Most of what we do is either recommendation or search, and so that kind of use case is not the usual one that the people mention when they do the monitoring. Maybe they mention the loan prediction problem or NLP, but most of our company actually does information retrieval. So it deals with pseudo feedback, and it has a different constraint than most of these.

When we have an answer, we’ll probably publish a blog post or another open-source repo to tell you what we think. But for now, the monitoring space is a very work-in-progress area also for us.

Scaling and improving the MLOps workflow

Stephen: If you’re starting our reasonable scale, MLOps, within that thin slides and then start doing things on top of that. How do you determine when something should just be a bash script that you automate over something very complex picked off the shelf, a SaaS platform?

Jacopo: For me, very pragmatically, everything that works is fine. The guy used to say perfection is achieved not when there is nothing more to add but when there is nothing less to take away. The fewer moving pieces you will have, the more robust your system will be. That’s for sure. There’s no need to get an entirely new piece of infrastructure if you can just run three lines of Python to solve your problem.

I typically find that if you get the functional component of your work right, let’s say, data, cleaning, training, tracking, deployment, etc. If you get them right inside of these boxes, some of these things may be super easy at first, maybe a small script, three lines of patterns, whatever, but it leaves you an opportunity to grow in the future when these three lines of Python won’t do anymore.
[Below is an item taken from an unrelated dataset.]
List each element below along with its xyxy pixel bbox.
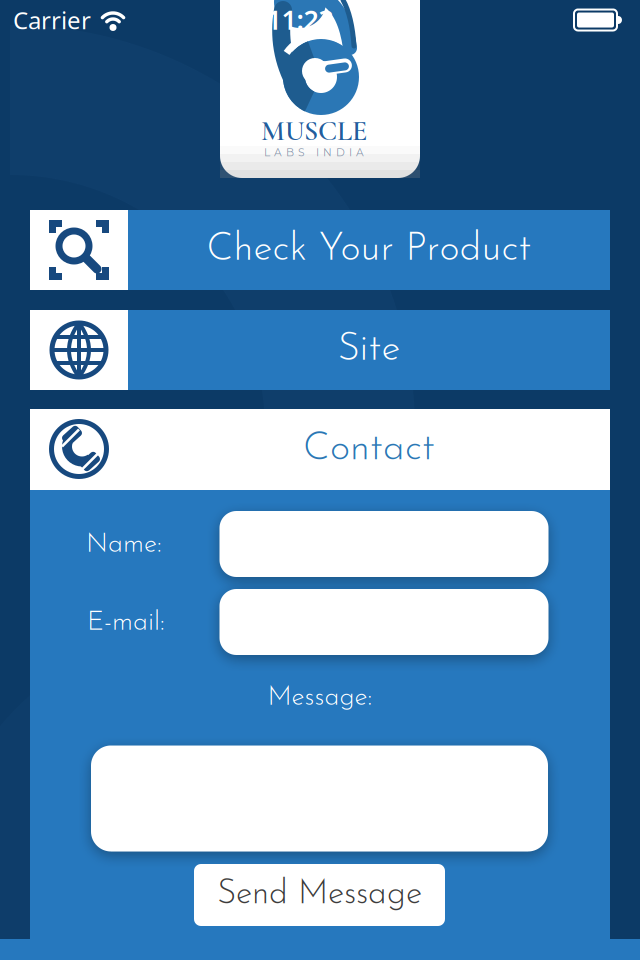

Start with the bash script or whatever you do for one use case, but always put that script or that line of Python into a pipeline that grows. People are not slowed down typically by what’s in a box, people are slowed down by how the boxes are connected together. That’s why I’m saying the first, figure out how the boxes are connected, and then go into each of these boxes (if you want, if you need) to make them better.

Stephen: I also have a question about scaling your stack. For example, if I have a use case where I’ve built one vision model, and I’m serving maybe a couple of handful of requests a day. But I know for sure that the models are going to scale definitely. I’m going to be building models to solve different problems, like 20 models in one year. Those probably will be serving millions of requests.

How do I think about going from zero to a reasonable scale and not breaking things along the way? Not breaking my bash scripts or stuff like that, that I’ve built?

Jacopo: If your concern here is future scalability, meaning that we’re starting with a small dataset, small feedback, small serving, and we can increase that over time. This is an important point, the increase may not be uniform.

Maybe the training data stay pretty much the same, but now you’re serving a billion users because your model is way more successful.
Or maybe everything is scaled up.
Maybe it’s information retrieval, so what you’re actually ingesting is feedback data, and so also your training data is going to go up because you’re serving is being successful.

Maybe it’s slightly correlated, but it also may be completely independent. So it’s important that your pipeline is able to sustain this independent scaling.

A Snowflake solution will give you that out-of-the-box for data ingestion and preparation. It will work with 100 gigabytes of data with 100 terabytes. The only thing that’s going to change is your bill, but your code is going to run exactly as it is with no changes.
On the training side, what you will need to do, let’s say you’re using Metaflow AWS batch, you can automatically scale it up to a certain point just in code. For example, if first you were using one GPU, now you can use four, and it’s a negligible change to your code as you progress. Everything else stays the same.
Now we get to the deployment part.
- Let’s say at day zero, you can even do SageMaker serverless. I haven’t tried it yet. I know that it’s been held for two months or something, but now there’s a SageMaker option, which is just paid for inference. You don’t even pay when it is not queried. For the first model, as you said, it’s a couple of requests per day. So it may be a super cheap solution for you. It’s going to basically be free for your first month.
- Then when it gets better, maybe you can go into the standard SageMaker with auto-scaling. It’s going to be probably two lines of code of difference in your pipeline.
- And when you’re really at scale, then SageMaker is going to cost a lot and then you probably have to go into other deployment options out there. But this is an easy way in which you build something that on day one works and on day 365 is going to work literally 98% the same.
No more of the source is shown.